9 March 2016
The expansion of the nuclear programme remained part of South Africa’s future energy mix, according to the Economic Sectors, Employment and Infrastructure Development cluster.
“The procurement plan for (the) 9 600MW nuclear build programme will be implemented in the next decade at a pace informed by what the country can afford,” it said.
An update was presented by the cluster on 8 March on the ongoing implementation of President Zuma’s Nine Point Plan to put the country on a sustainable growth path, with the chief focus on how energy challenges could be resolved.
The cluster is chaired by Rural Development and Land Reform Minister Gugile Nkwinti. It outlines progress made to stabilise electricity supply, which is a crucial resource to keep industry and business powered.
Progress such as an Eskom maintenance programme, the restoration of the Duvha unit, the connection of Medupi unit 6 and a programme to encourage customers to use electricity sparingly, was reported. Nkwinti emphasised that there had been no load shedding since September 2015.
The updated noted that the South African government had invested R83-billion in Eskom, including a R60-billion converted guarantee that was now a grant. Additionally, R23-billion was secured from the sale of the government’s Vodacom shares that would now be used to continue investing in the Medupi and Kusile power stations.
Through the Renewable Energy Independent Power Producer Procurement Programme (REIPPPP), 6 376MW of electricity had been procured, of which 2 045MW procured from 41 independent power producers was currently operational.
Other advancements included the multiple bid windows for the REIPPPP attracting investments of R194-billion, and the procurement of 2 400MW of new coal-fired power generation capacity.
The National Skills Fund had disbursed R96-million towards developing renewable energy training facilities at the Cape Peninsula University of Technology.

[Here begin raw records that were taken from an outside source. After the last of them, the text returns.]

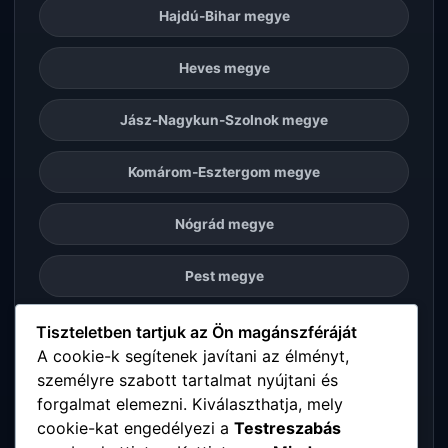
Hajdú-Bihar megye
Heves megye
Jász-Nagykun-Szolnok megye
Komárom-Esztergom megye
Nógrád megye
Pest megye
Somogy megye
Tiszteletben tartjuk az Ön magánszféráját
A cookie-k segítenek javítani az élményt,
személyre szabott tartalmat nyújtani és
Szabolcs-Szatmár-Bereg megye
forgalmat elemezni. Kiválaszthatja, mely
cookie-kat engedélyezi a
Testreszabás
Tolna megye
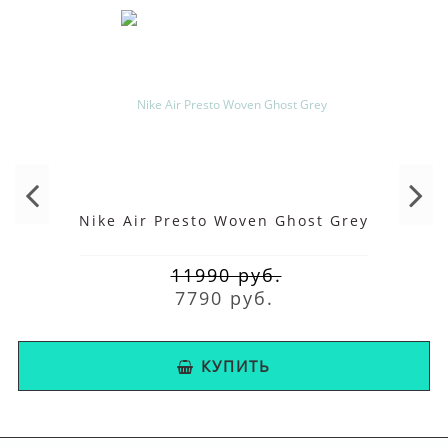
Nike Air Presto Woven Ghost Grey
11990 руб.
7790 руб.
КУПИТЬ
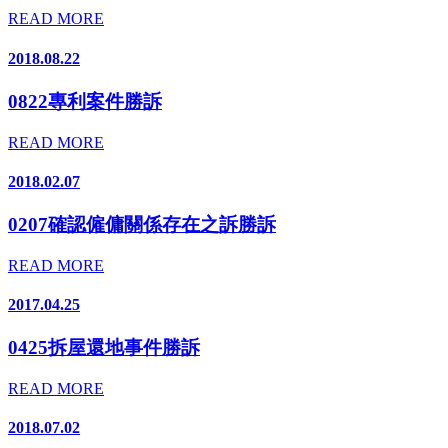
READ MORE
2018.08.22
0822專利案件勝訴
READ MORE
2018.02.07
0207確認僱傭關係存在之訴勝訴
READ MORE
2017.04.25
0425拆屋還地事件勝訴
READ MORE
2018.07.02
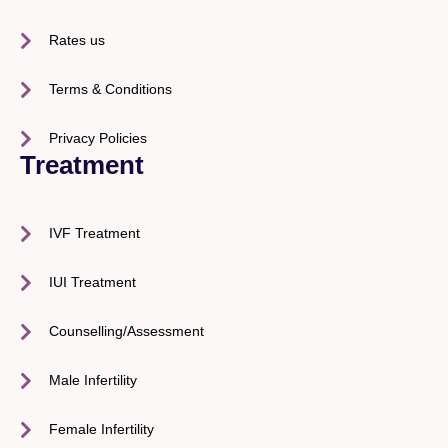
Rates us
Terms & Conditions
Privacy Policies
Treatment
IVF Treatment
IUI Treatment
Counselling/Assessment
Male Infertility
Female Infertility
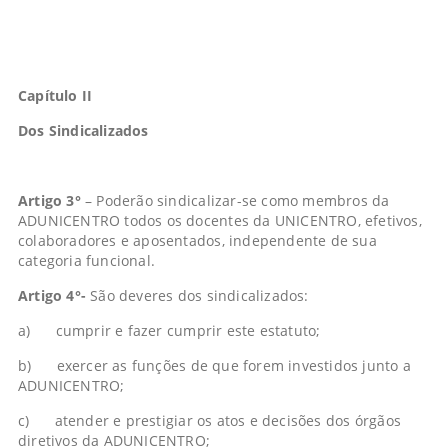
Capítulo II
Dos Sindicalizados
Artigo 3°
– Poderão sindicalizar-se como membros da
ADUNICENTRO todos os docentes da UNICENTRO, efetivos,
colaboradores e aposentados, independente de sua
categoria funcional.
Artigo 4°-
São deveres dos sindicalizados:
a) cumprir e fazer cumprir este estatuto;
b) exercer as funções de que forem investidos junto a
ADUNICENTRO;
c) atender e prestigiar os atos e decisões dos órgãos
diretivos da ADUNICENTRO;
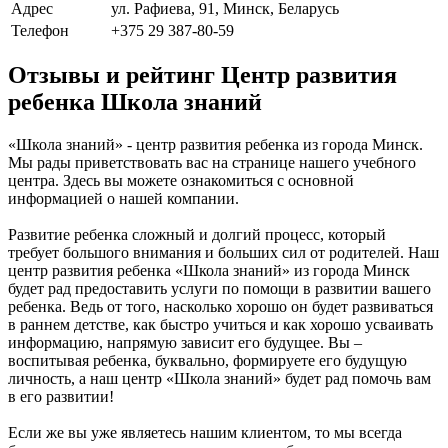
Адрес
ул. Рафиева, 91, Минск, Беларусь
Телефон
+375 29 387-80-59
Отзывы и рейтинг Центр развития
ребенка Школа знаний
«Школа знаний» - центр развития ребенка из города Минск.
Мы рады приветствовать вас на странице нашего учебного
центра. Здесь вы можете ознакомиться с основной
информацией о нашей компании.
Развитие ребенка сложный и долгий процесс, который
требует большого внимания и больших сил от родителей. Наш
центр развития ребенка «Школа знаний» из города Минск
будет рад предоставить услуги по помощи в развитии вашего
ребенка. Ведь от того, насколько хорошо он будет развиваться
в раннем детстве, как быстро учиться и как хорошо усваивать
информацию, напрямую зависит его будущее. Вы –
воспитывая ребенка, буквально, формируете его будущую
личность, а наш центр «Школа знаний» будет рад помочь вам
в его развитии!
Если же вы уже являетесь нашим клиентом, то мы всегда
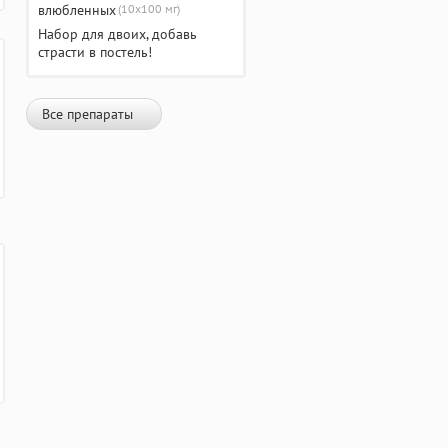
(10х100 мг)
Набор для двоих, добавь
страсти в постель!
Все препараты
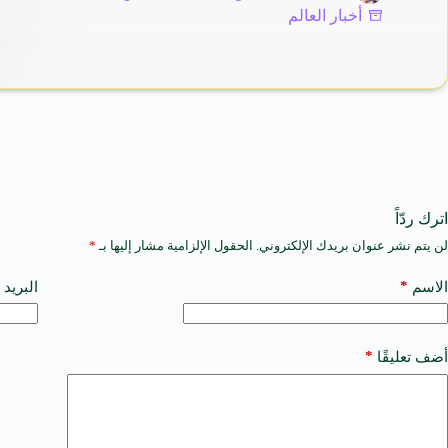
أخبار العالم
اترك ردّاً
لن يتم نشر عنوان بريدك الإلكتروني.
الحقول الإلزامية مشار إليها بـ
*
A
l
t
*
الاسم
البريد 
e
r
n
a
*
أضف تعليقًا
t
i
v
e
:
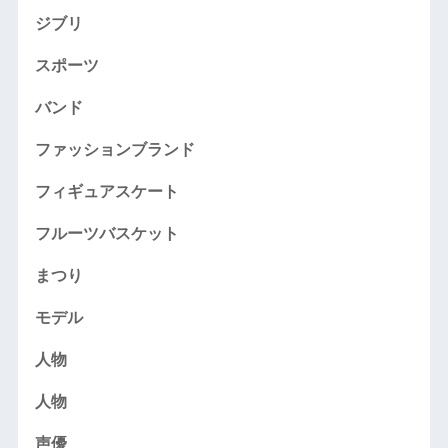
ジブリ
スポーツ
バンド
ファッションブランド
フィギュアスケート
フルーツバスケット
まつり
モデル
人物
人物
声優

This initiative, the cluster said, sought to respond to the country’s adopted strategy to promote renewable energy production in order to supplement current fossil fuel energy production.
The fund had also set aside R204-million towards establishing work integrated learning facilities for engineering students. The project aims to provide on-the-job training for mechanical and electrical engineering students in order to obtain registration as engineers.
Hydroelectricity and solar energy
South Africa was also sourcing 2 600MW of hydroelectric capacity from the Southern African Development Community, according to the progress report.
The Solar Water Heater programme, which focuses on load reduction, would continue. The load reduction programme aims to retrofit approximately 200 000 domestic electric geysers with solar water heaters annually. This will reduce electricity demand in high consumption residential areas.
In the cluster’s statement, an emphasis on job creation was also outlined, stating that “(the government) will provide skills to emerging companies and local communities to participate in various aspects of the solar water heater roll-out programme. targeting to install 38 000 units in the 2016-17 financial year”.
A new skills development pilot programme, training 300 students to install and maintain solar geysers, had been initiated in Ekurhuleni. A further R36-million had been set aside to provide training to beneficiaries in other municipalities.